##### Record excerpts
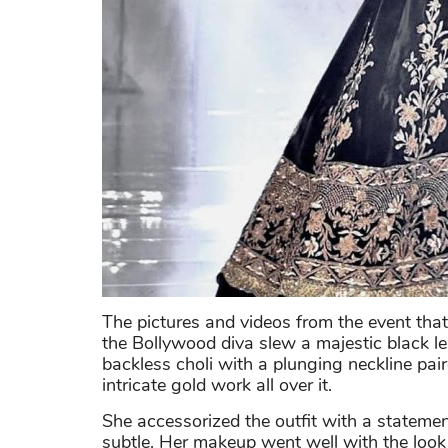
The pictures and videos from the event that 
the Bollywood diva slew a majestic black 
backless choli with a plunging neckline pai
intricate gold work all over it.
She accessorized the outfit with a statemen
subtle. Her makeup went well with the loo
##########
# Work to complete
Could you return the whole listing exactly, with every picture removed?

# Completed exercise
The pictures and videos from the event that 
the Bollywood diva slew a majestic black 
backless choli with a plunging neckline pai
intricate gold work all over it.
She accessorized the outfit with a statemen
subtle. Her makeup went well with the loo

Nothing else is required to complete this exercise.